Data provided:

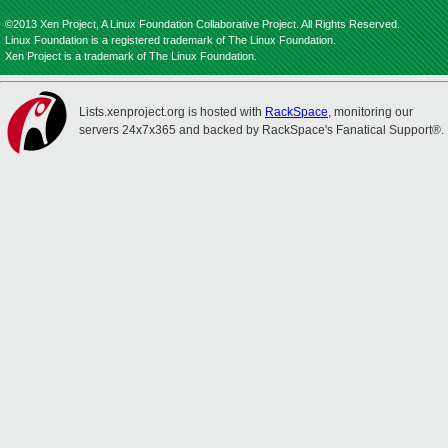
©2013 Xen Project, A Linux Foundation Collaborative Project. All Rights Reserved.
Linux Foundation is a registered trademark of The Linux Foundation.
Xen Project is a trademark of The Linux Foundation.
Lists.xenproject.org is hosted with
RackSpace
, monitoring our
servers 24x7x365 and backed by RackSpace's Fanatical Support®.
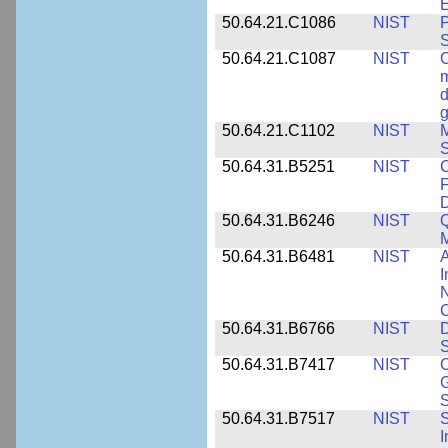
E
50.64.21.C1086
NIST
P
50.64.21.C1087
NIST
C
m
d
g
50.64.21.C1102
NIST
M
S
50.64.31.B5251
NIST
C
F
50.64.31.B6246
NIST
Q
M
50.64.31.B6481
NIST
A
I
N
50.64.31.B6766
NIST
D
S
50.64.31.B7417
NIST
C
G
S
50.64.31.B7517
NIST
S
I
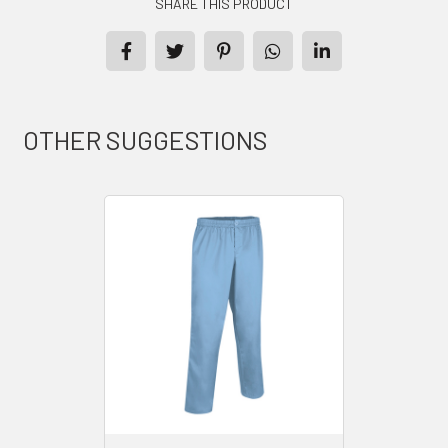
SHARE THIS PRODUCT
OTHER SUGGESTIONS
PRODUCTS
CONTACT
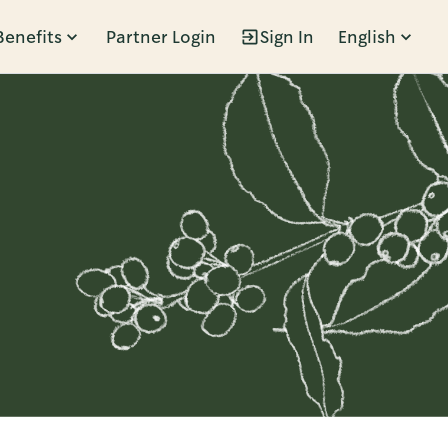
Benefits
Partner Login
Sign In
English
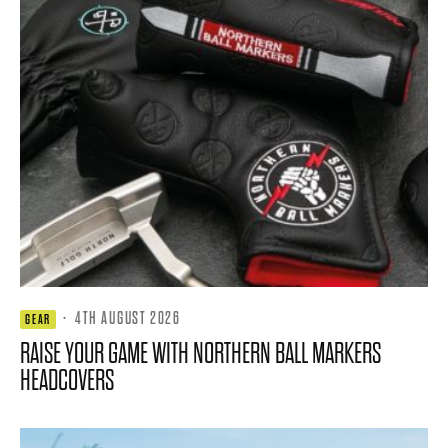
·
4TH AUGUST 2026
GEAR
RAISE YOUR GAME WITH NORTHERN BALL MARKERS
HEADCOVERS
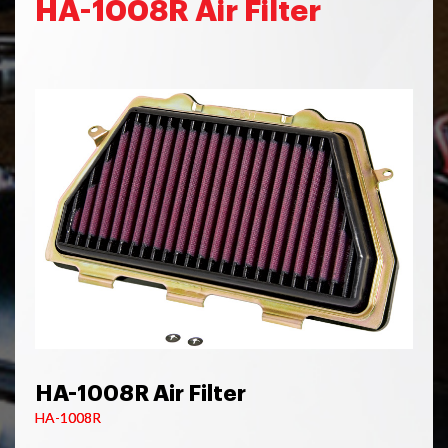
HA-1008R Air Filter
HA-1008R Air Filter
HA-1008R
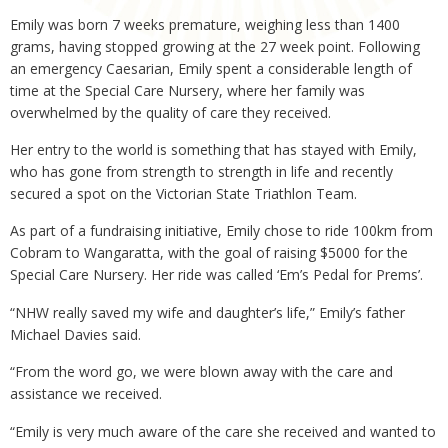
Emily was born 7 weeks premature, weighing less than 1400
grams, having stopped growing at the 27 week point. Following
an emergency Caesarian, Emily spent a considerable length of
time at the Special Care Nursery, where her family was
overwhelmed by the quality of care they received.
Her entry to the world is something that has stayed with Emily,
who has gone from strength to strength in life and recently
secured a spot on the Victorian State Triathlon Team.
As part of a fundraising initiative, Emily chose to ride 100km from
Cobram to Wangaratta, with the goal of raising $5000 for the
Special Care Nursery. Her ride was called ‘Em’s Pedal for Prems’.
“NHW really saved my wife and daughter’s life,” Emily’s father
Michael Davies said.
“From the word go, we were blown away with the care and
assistance we received.
“Emily is very much aware of the care she received and wanted to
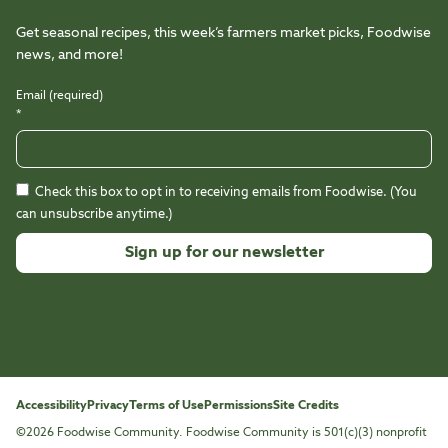
Get seasonal recipes, this week’s farmers market picks, Foodwise
news, and more!
Email (required)
*
Check this box to opt in to receiving emails from Foodwise. (You
can unsubscribe anytime.)
Constant
Contact
Use.
Please
leave
this
Accessibility
Privacy
Terms of Use
Permissions
Site Credits
field
©2026 Foodwise Community. Foodwise Community is 501(c)(3) nonprofit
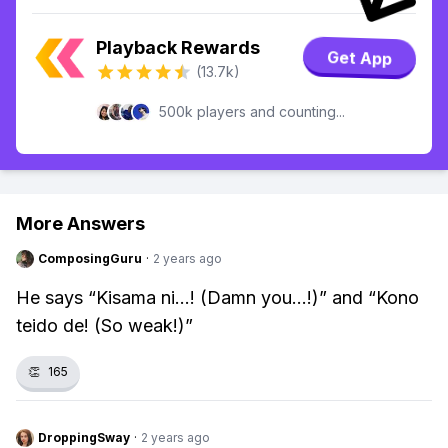
Playback Rewards
Get App
(13.7k)
500k players and counting...
More Answers
ComposingGuru
·
2 years ago
He says “Kisama ni...! (Damn you...!)” and “Kono
teido de! (So weak!)”
👏
165
DroppingSway
·
2 years ago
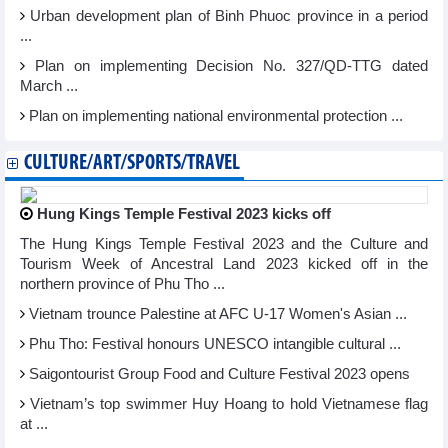
Urban development plan of Binh Phuoc province in a period
...
Plan on implementing Decision No. 327/QD-TTG dated
March ...
Plan on implementing national environmental protection ...
CULTURE/ART/SPORTS/TRAVEL
Hung Kings Temple Festival 2023 kicks off
The Hung Kings Temple Festival 2023 and the Culture and
Tourism Week of Ancestral Land 2023 kicked off in the
northern province of Phu Tho ...
Vietnam trounce Palestine at AFC U-17 Women's Asian ...
Phu Tho: Festival honours UNESCO intangible cultural ...
Saigontourist Group Food and Culture Festival 2023 opens
Vietnam’s top swimmer Huy Hoang to hold Vietnamese flag
at ...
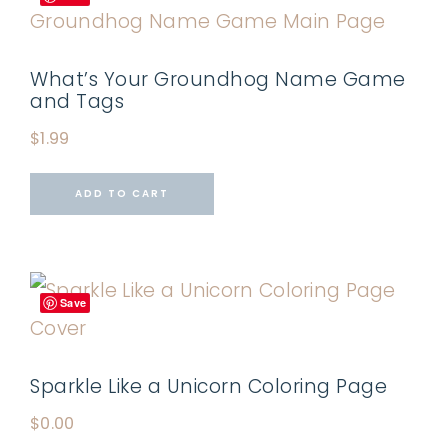
What’s Your Groundhog Name Game
and Tags
$
1.99
ADD TO CART
Save
Sparkle Like a Unicorn Coloring Page
$
0.00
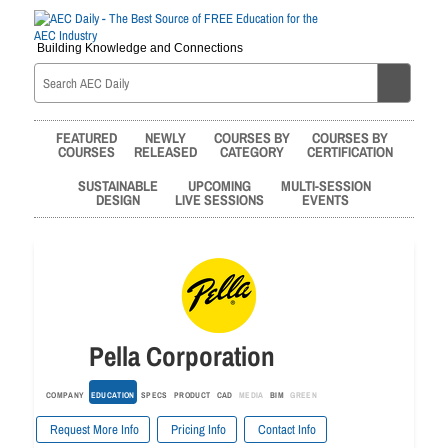
Building Knowledge and Connections
FEATURED
NEWLY
COURSES BY
COURSES BY
COURSES
RELEASED
CATEGORY
CERTIFICATION
SUSTAINABLE
UPCOMING
MULTI-SESSION
DESIGN
LIVE SESSIONS
EVENTS
Pella Corporation
COMPANY
EDUCATION
SPECS
PRODUCT
CAD
MEDIA
BIM
GREEN
Request More Info
Pricing Info
Contact Info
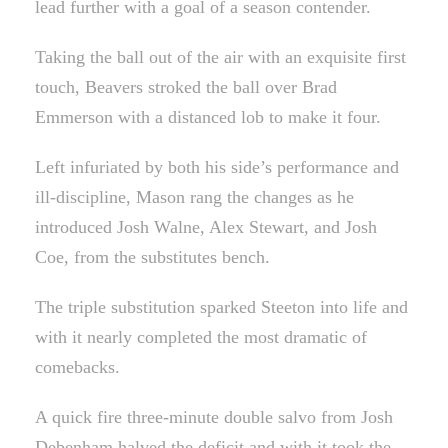
lead further with a goal of a season contender.
Taking the ball out of the air with an exquisite first
touch, Beavers stroked the ball over Brad
Emmerson with a distanced lob to make it four.
Left infuriated by both his side’s performance and
ill-discipline, Mason rang the changes as he
introduced Josh Walne, Alex Stewart, and Josh
Coe, from the substitutes bench.
The triple substitution sparked Steeton into life and
with it nearly completed the most dramatic of
comebacks.
A quick fire three-minute double salvo from Josh
Debenham halved the deficit and with it took the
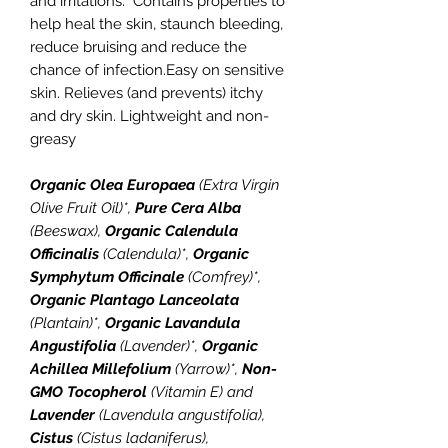
and irritations. Contains properties to
help heal the skin, staunch bleeding,
reduce bruising and reduce the
chance of infection.Easy on sensitive
skin. Relieves (and prevents) itchy
and dry skin. Lightweight and non-
greasy
Organic Olea Europaea
(Extra Virgin
Olive Fruit Oil)*,
Pure Cera Alba
(Beeswax),
Organic Calendula
Officinalis
(Calendula)*,
Organic
Symphytum Officinale
(Comfrey)*,
Organic Plantago Lanceolata
(Plantain)*,
Organic Lavandula
Angustifolia
(Lavender)*,
Organic
Achillea Millefolium
(Yarrow)*,
Non-
GMO Tocopherol
(Vitamin E) and
Lavender
(Lavendula angustifolia),
Cistus
(Cistus ladaniferus),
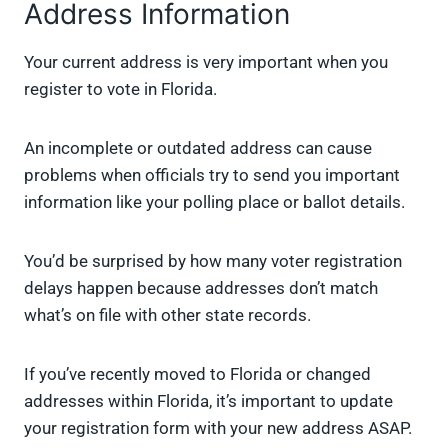
Address Information
Your current address is very important when you
register to vote in Florida.
An incomplete or outdated address can cause
problems when officials try to send you important
information like your polling place or ballot details.
You’d be surprised by how many voter registration
delays happen because addresses don’t match
what’s on file with other state records.
If you’ve recently moved to Florida or changed
addresses within Florida, it’s important to update
your registration form with your new address ASAP.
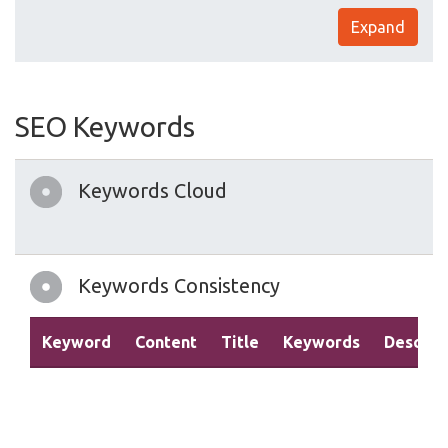
Expand
SEO Keywords
Keywords Cloud
Keywords Consistency
Keyword
Content
Title
Keywords
Descrip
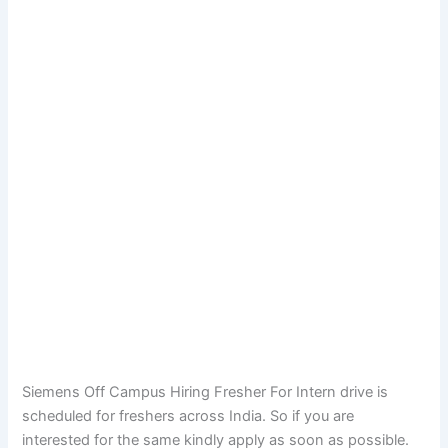
Siemens Off Campus Hiring Fresher For Intern drive is
scheduled for freshers across India. So if you are
interested for the same kindly apply as soon as possible.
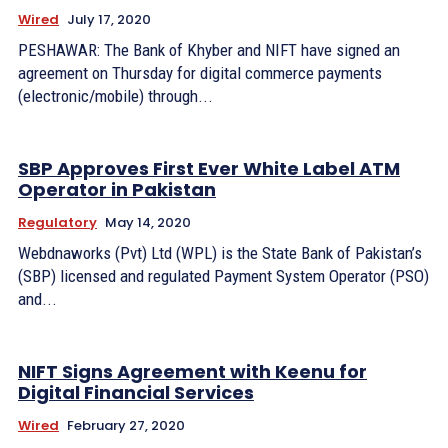
Wired
July 17, 2020
PESHAWAR: The Bank of Khyber and NIFT have signed an
agreement on Thursday for digital commerce payments
(electronic/mobile) through...
SBP Approves First Ever White Label ATM
Operator in Pakistan
Regulatory
May 14, 2020
Webdnaworks (Pvt) Ltd (WPL) is the State Bank of Pakistan’s
(SBP) licensed and regulated Payment System Operator (PSO)
and...
NIFT Signs Agreement with Keenu for
Digital Financial Services
Wired
February 27, 2020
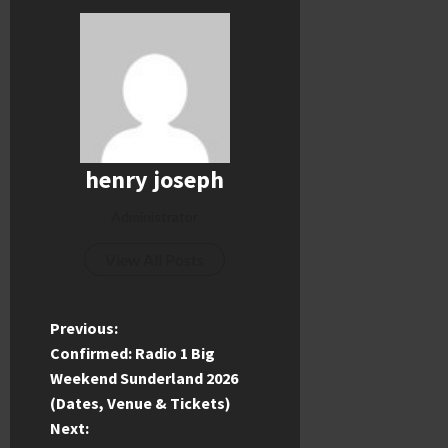
henry joseph
Administrator
View All Posts
P
Previous:
Confirmed: Radio 1 Big
o
Weekend Sunderland 2026
(Dates, Venue & Tickets)
s
Next:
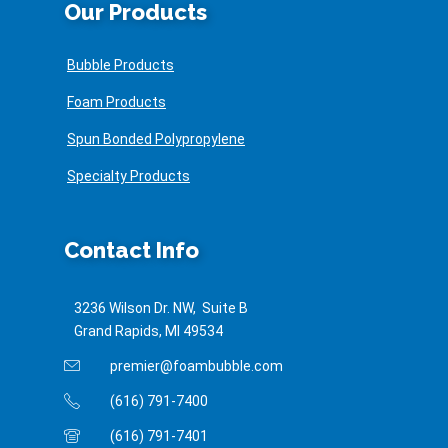
Our Products
Bubble Products
Foam Products
Spun Bonded Polypropylene
Specialty Products
Contact Info
3236 Wilson Dr. NW, Suite B
Grand Rapids, MI 49534
premier@foambubble.com
(616) 791-7400
(616) 791-7401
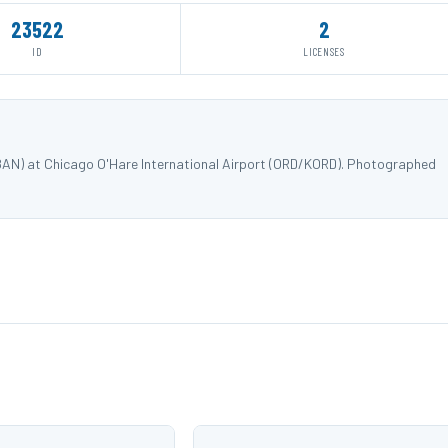
23522
2
ID
LICENSES
18AN) at Chicago O'Hare International Airport (ORD/KORD). Photographed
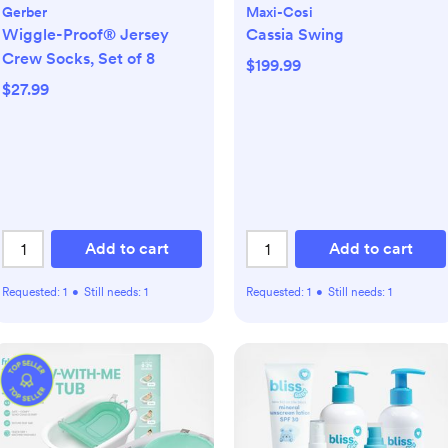
Gerber
Maxi-Cosi
Wiggle-Proof® Jersey
Cassia Swing
Crew Socks, Set of 8
$199.99
$27.99
Add to cart
Add to cart
Requested:
1
•
Still needs:
1
Requested:
1
•
Still needs:
1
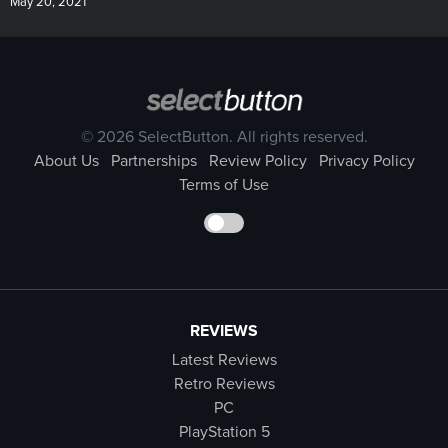
May 20, 2021
© 2026 SelectButton. All rights reserved.
About Us
Partnerships
Review Policy
Privacy Policy
Terms of Use
REVIEWS
Latest Reviews
Retro Reviews
PC
PlayStation 5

Exercise description: Set down the whole listing word for word, omitting the pictures.

Task answer:
©2013 Xen Project, A Linux Foundation Collaborative Project. All Rights Reserved.
Linux Foundation is a registered trademark of The Linux Foundation.
Xen Project is a trademark of The Linux Foundation.
Lists.xenproject.org is hosted with
RackSpace
, monitoring our
servers 24x7x365 and backed by RackSpace's Fanatical Support®.
E
50.64.21.C1086
NIST
P
50.64.21.C1087
NIST
C
m
d
g
50.64.21.C1102
NIST
M
S
50.64.31.B5251
NIST
C
F
50.64.31.B6246
NIST
Q
M
50.64.31.B6481
NIST
A
I
N
50.64.31.B6766
NIST
D
S
50.64.31.B7417
NIST
C
G
S
50.64.31.B7517
NIST
S
I
SHARE THIS PRODUCT
OTHER SUGGESTIONS
PRODUCTS
CONTACT
Benefits
Partner Login
Sign In
English
·
4TH AUGUST 2026
GEAR
RAISE YOUR GAME WITH NORTHERN BALL MARKERS
HEADCOVERS
HA-1008R Air Filter
HA-1008R Air Filter
HA-1008R
Emily was born 7 weeks premature, weighing less than 1400
grams, having stopped growing at the 27 week point. Following
an emergency Caesarian, Emily spent a considerable length of
time at the Special Care Nursery, where her family was
overwhelmed by the quality of care they received.
Her entry to the world is something that has stayed with Emily,
who has gone from strength to strength in life and recently
secured a spot on the Victorian State Triathlon Team.
As part of a fundraising initiative, Emily chose to ride 100km from
Cobram to Wangaratta, with the goal of raising $5000 for the
Special Care Nursery. Her ride was called ‘Em’s Pedal for Prems’.
“NHW really saved my wife and daughter’s life,” Emily’s father
Michael Davies said.
“From the word go, we were blown away with the care and
assistance we received.
“Emily is very much aware of the care she received and wanted to
Get seasonal recipes, this week’s farmers market picks, Foodwise
news, and more!
Email (required)
*
Check this box to opt in to receiving emails from Foodwise. (You
can unsubscribe anytime.)
Constant
Contact
Use.
Please
leave
this
Accessibility
Privacy
Terms of Use
Permissions
Site Credits
field
©2026 Foodwise Community. Foodwise Community is 501(c)(3) nonprofit
Playback Rewards
Get App
(13.7k)
500k players and counting...
More Answers
ComposingGuru
·
2 years ago
He says “Kisama ni...! (Damn you...!)” and “Kono
teido de! (So weak!)”
👏
165
DroppingSway
·
2 years ago
Urban development plan of Binh Phuoc province in a period
...
Plan on implementing Decision No. 327/QD-TTG dated
March ...
Plan on implementing national environmental protection ...
CULTURE/ART/SPORTS/TRAVEL
Hung Kings Temple Festival 2023 kicks off
The Hung Kings Temple Festival 2023 and the Culture and
Tourism Week of Ancestral Land 2023 kicked off in the
northern province of Phu Tho ...
Vietnam trounce Palestine at AFC U-17 Women's Asian ...
Phu Tho: Festival honours UNESCO intangible cultural ...
Saigontourist Group Food and Culture Festival 2023 opens
Vietnam’s top swimmer Huy Hoang to hold Vietnamese flag
at ...
What’s Your Groundhog Name Game
and Tags
$
1.99
ADD TO CART
Save
Sparkle Like a Unicorn Coloring Page
$
0.00
Building Knowledge and Connections
FEATURED
NEWLY
COURSES BY
COURSES BY
COURSES
RELEASED
CATEGORY
CERTIFICATION
SUSTAINABLE
UPCOMING
MULTI-SESSION
DESIGN
LIVE SESSIONS
EVENTS
Pella Corporation
COMPANY
EDUCATION
SPECS
PRODUCT
CAD
MEDIA
BIM
GREEN
Request More Info
Pricing Info
Contact Info
lead further with a goal of a season contender.
Taking the ball out of the air with an exquisite first
touch, Beavers stroked the ball over Brad
Emmerson with a distanced lob to make it four.
Left infuriated by both his side’s performance and
ill-discipline, Mason rang the changes as he
introduced Josh Walne, Alex Stewart, and Josh
Coe, from the substitutes bench.
The triple substitution sparked Steeton into life and
with it nearly completed the most dramatic of
comebacks.
A quick fire three-minute double salvo from Josh
Debenham halved the deficit and with it took the
and irritations. Contains properties to
help heal the skin, staunch bleeding,
reduce bruising and reduce the
chance of infection.Easy on sensitive
skin. Relieves (and prevents) itchy
and dry skin. Lightweight and non-
greasy
Organic Olea Europaea
(Extra Virgin
Olive Fruit Oil)*,
Pure Cera Alba
(Beeswax),
Organic Calendula
Officinalis
(Calendula)*,
Organic
Symphytum Officinale
(Comfrey)*,
Organic Plantago Lanceolata
(Plantain)*,
Organic Lavandula
Angustifolia
(Lavender)*,
Organic
Achillea Millefolium
(Yarrow)*,
Non-
GMO Tocopherol
(Vitamin E) and
Lavender
(Lavendula angustifolia),
Cistus
(Cistus ladaniferus),
Address Information
Your current address is very important when you
register to vote in Florida.
An incomplete or outdated address can cause
problems when officials try to send you important
information like your polling place or ballot details.
You’d be surprised by how many voter registration
delays happen because addresses don’t match
what’s on file with other state records.
If you’ve recently moved to Florida or changed
addresses within Florida, it’s important to update
your registration form with your new address ASAP.
Expand
SEO Keywords
Keywords Cloud
Keywords Consistency
Keyword
Content
Title
Keywords
Descrip
Siemens Off Campus Hiring Fresher For Intern drive is
scheduled for freshers across India. So if you are
interested for the same kindly apply as soon as possible.
Wired
July 17, 2020
PESHAWAR: The Bank of Khyber and NIFT have signed an
agreement on Thursday for digital commerce payments
(electronic/mobile) through...
SBP Approves First Ever White Label ATM
Operator in Pakistan
Regulatory
May 14, 2020
Webdnaworks (Pvt) Ltd (WPL) is the State Bank of Pakistan’s
(SBP) licensed and regulated Payment System Operator (PSO)
and...
NIFT Signs Agreement with Keenu for
Digital Financial Services
Wired
February 27, 2020
henry joseph
Administrator
View All Posts
P
Previous:
Confirmed: Radio 1 Big
o
Weekend Sunderland 2026
(Dates, Venue & Tickets)
s
Next:
Our Products
Bubble Products
Foam Products
Spun Bonded Polypropylene
Specialty Products
Contact Info
3236 Wilson Dr. NW, Suite B
Grand Rapids, MI 49534
premier@foambubble.com
(616) 791-7400
(616) 791-7401
23522
2
ID
LICENSES
18AN) at Chicago O'Hare International Airport (ORD/KORD). Photographed
Gerber
Maxi-Cosi
Wiggle-Proof® Jersey
Cassia Swing
Crew Socks, Set of 8
$199.99
$27.99
Add to cart
Add to cart
Requested:
1
•
Still needs:
1
Requested:
1
•
Still needs:
1
May 20, 2021
© 2026 SelectButton. All rights reserved.
About Us
Partnerships
Review Policy
Privacy Policy
Terms of Use
REVIEWS
Latest Reviews
Retro Reviews
PC
PlayStation 5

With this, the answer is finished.